►

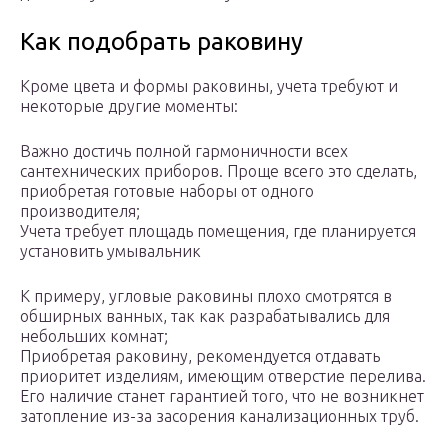
Как подобрать раковину
Кроме цвета и формы раковины, учета требуют и
некоторые другие моменты:
Важно достичь полной гармоничности всех
сантехнических приборов. Проще всего это сделать,
приобретая готовые наборы от одного
производителя;
Учета требует площадь помещения, где планируется
установить умывальник
К примеру, угловые раковины плохо смотрятся в
обширных ванных, так как разрабатывались для
небольших комнат;
Приобретая раковину, рекомендуется отдавать
приоритет изделиям, имеющим отверстие перелива.
Его наличие станет гарантией того, что не возникнет
затопление из-за засорения канализационных труб.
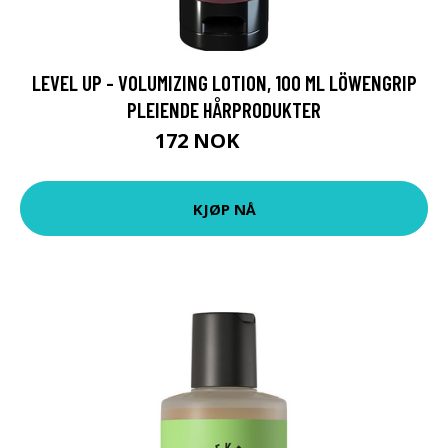
LEVEL UP - VOLUMIZING LOTION, 100 ML LÖWENGRIP
PLEIENDE HÅRPRODUKTER
172 NOK
229 NOK
KJØP NÅ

◄

The whole listing above must be returned exactly as written, with no pictures carried over.

Exercise result:
Как подобрать раковину
Кроме цвета и формы раковины, учета требуют и
некоторые другие моменты:
Важно достичь полной гармоничности всех
сантехнических приборов. Проще всего это сделать,
приобретая готовые наборы от одного
производителя;
Учета требует площадь помещения, где планируется
установить умывальник
К примеру, угловые раковины плохо смотрятся в
обширных ванных, так как разрабатывались для
небольших комнат;
Приобретая раковину, рекомендуется отдавать
приоритет изделиям, имеющим отверстие перелива.
Его наличие станет гарантией того, что не возникнет
затопление из-за засорения канализационных труб.
LEVEL UP - VOLUMIZING LOTION, 100 ML LÖWENGRIP
PLEIENDE HÅRPRODUKTER
172 NOK
229 NOK
KJØP NÅ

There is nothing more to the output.